WORK INSTRUCTION
Copy all lines below that use the word "Dükkanı".
━━━━━ LISTED RECORDS
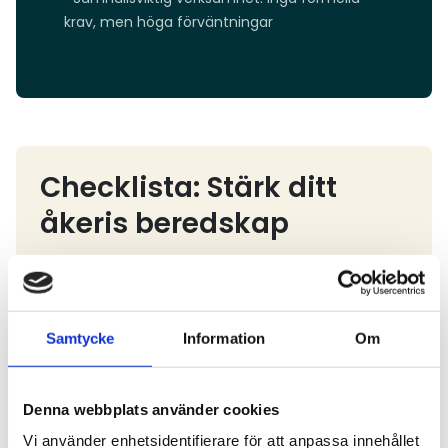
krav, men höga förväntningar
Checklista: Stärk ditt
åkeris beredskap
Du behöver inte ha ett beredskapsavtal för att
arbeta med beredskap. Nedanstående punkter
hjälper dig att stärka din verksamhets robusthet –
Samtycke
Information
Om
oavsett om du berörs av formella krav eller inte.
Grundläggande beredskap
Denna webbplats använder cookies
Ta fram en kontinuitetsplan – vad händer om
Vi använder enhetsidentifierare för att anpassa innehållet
━━━━━━━━━━
━━━━━ LISTED RECORDS
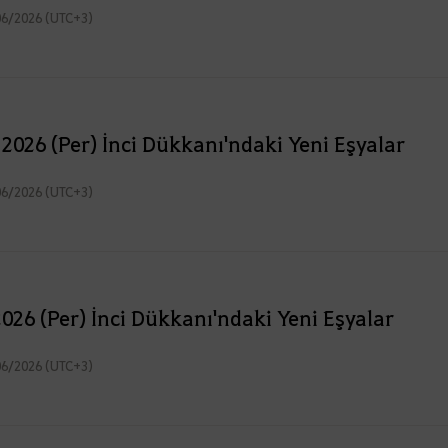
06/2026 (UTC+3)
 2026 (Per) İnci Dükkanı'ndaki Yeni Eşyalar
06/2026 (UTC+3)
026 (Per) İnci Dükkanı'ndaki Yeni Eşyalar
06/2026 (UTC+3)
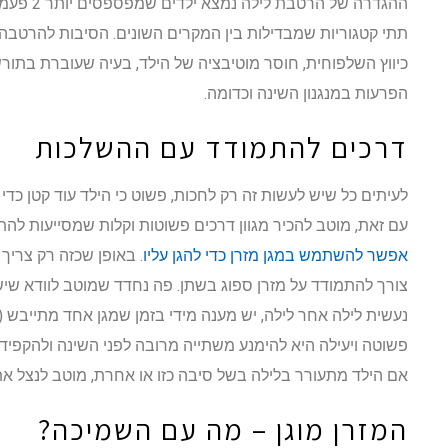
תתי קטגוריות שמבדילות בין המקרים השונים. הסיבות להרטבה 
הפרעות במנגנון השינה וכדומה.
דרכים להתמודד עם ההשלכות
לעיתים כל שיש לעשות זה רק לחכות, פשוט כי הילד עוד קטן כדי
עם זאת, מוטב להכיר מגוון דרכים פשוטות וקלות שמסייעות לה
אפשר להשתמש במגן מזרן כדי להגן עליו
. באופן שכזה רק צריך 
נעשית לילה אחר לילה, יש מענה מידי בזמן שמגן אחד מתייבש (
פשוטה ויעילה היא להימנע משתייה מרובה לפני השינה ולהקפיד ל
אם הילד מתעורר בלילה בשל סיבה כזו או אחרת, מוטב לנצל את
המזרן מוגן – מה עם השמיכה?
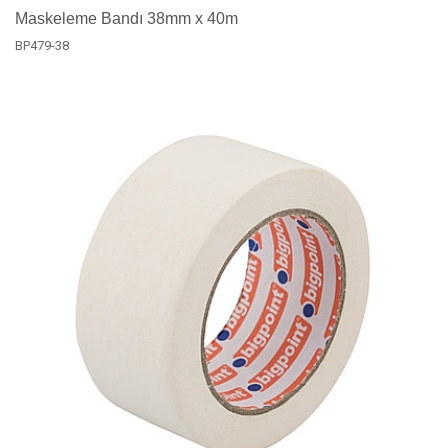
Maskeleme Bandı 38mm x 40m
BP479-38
━━━━━━━━━━
WRITTEN ANSWER
 2026 (Per) İnci Dükkanı'ndaki Yeni Eşyalar
026 (Per) İnci Dükkanı'ndaki Yeni Eşyalar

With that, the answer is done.